*Problem to solve*.
Once you reach the line containing "message (56, 1809)" in the entries below, write out that line and each one after it down to the line containing "Renovari interioare (193, 1215)", exactly and with nothing added.

*Records provided*.
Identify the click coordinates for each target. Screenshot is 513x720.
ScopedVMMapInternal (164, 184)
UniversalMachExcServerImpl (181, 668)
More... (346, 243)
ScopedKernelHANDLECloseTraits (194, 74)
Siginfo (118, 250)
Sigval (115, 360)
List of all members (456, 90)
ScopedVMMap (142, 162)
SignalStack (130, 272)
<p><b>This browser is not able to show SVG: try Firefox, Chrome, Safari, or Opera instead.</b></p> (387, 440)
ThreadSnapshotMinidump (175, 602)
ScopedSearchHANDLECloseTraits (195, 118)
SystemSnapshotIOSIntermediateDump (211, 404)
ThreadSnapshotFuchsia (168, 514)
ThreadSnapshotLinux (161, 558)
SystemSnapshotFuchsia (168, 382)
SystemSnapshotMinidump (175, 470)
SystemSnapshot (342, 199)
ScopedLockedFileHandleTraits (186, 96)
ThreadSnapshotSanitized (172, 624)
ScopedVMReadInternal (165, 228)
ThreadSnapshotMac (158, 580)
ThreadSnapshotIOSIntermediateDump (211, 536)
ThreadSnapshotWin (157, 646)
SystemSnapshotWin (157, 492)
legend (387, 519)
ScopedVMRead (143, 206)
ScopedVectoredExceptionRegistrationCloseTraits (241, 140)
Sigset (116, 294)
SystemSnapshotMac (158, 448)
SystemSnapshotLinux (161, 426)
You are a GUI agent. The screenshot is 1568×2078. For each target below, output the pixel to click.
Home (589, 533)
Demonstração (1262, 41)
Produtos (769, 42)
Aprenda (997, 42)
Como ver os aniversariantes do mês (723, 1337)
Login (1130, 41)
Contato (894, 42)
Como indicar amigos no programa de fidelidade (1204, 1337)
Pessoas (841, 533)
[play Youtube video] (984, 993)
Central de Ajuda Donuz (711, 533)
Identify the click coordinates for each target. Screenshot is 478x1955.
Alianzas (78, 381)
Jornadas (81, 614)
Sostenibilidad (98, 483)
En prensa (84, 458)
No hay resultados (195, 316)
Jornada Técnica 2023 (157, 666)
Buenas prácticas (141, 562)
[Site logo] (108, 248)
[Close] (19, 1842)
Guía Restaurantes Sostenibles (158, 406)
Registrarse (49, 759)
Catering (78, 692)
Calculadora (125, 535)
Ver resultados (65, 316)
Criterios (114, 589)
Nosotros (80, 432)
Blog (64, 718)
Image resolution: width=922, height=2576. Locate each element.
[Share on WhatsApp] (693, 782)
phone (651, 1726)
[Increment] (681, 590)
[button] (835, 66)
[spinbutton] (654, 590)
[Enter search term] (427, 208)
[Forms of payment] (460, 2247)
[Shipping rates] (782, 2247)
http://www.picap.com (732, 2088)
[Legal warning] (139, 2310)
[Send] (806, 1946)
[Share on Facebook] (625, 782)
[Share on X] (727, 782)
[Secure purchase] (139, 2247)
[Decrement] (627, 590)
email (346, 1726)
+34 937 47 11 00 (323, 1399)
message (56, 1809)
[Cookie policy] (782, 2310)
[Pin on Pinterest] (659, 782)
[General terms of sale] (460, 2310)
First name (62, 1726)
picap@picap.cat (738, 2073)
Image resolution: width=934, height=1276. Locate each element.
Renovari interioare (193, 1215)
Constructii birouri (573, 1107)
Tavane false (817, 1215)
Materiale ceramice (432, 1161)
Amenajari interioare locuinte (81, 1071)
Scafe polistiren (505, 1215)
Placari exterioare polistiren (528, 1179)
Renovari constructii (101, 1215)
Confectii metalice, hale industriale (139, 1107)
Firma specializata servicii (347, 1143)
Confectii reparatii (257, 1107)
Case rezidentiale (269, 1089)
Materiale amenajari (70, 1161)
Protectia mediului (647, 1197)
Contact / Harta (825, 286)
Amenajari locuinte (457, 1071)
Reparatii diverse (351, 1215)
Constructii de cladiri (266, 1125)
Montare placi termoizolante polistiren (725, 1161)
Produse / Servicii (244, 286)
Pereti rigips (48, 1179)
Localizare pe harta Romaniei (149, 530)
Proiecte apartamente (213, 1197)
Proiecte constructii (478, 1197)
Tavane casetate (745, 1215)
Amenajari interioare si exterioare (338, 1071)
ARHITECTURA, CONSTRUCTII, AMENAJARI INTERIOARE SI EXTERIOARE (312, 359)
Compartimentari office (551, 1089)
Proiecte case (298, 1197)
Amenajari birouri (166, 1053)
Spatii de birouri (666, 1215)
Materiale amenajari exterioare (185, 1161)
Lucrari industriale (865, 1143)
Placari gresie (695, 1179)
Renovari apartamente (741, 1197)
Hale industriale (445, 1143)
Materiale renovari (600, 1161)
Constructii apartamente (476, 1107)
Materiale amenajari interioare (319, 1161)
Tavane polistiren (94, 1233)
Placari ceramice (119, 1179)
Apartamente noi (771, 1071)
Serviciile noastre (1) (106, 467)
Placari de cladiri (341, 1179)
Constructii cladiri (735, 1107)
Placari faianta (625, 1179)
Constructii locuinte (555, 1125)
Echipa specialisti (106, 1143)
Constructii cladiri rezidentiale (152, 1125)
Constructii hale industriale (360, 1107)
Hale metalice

*Solution below*.
message (56, 1809)
[Cookie policy] (782, 2310)
[Pin on Pinterest] (659, 782)
[General terms of sale] (460, 2310)
First name (62, 1726)
picap@picap.cat (738, 2073)
Image resolution: width=934, height=1276. Locate each element.
Renovari interioare (193, 1215)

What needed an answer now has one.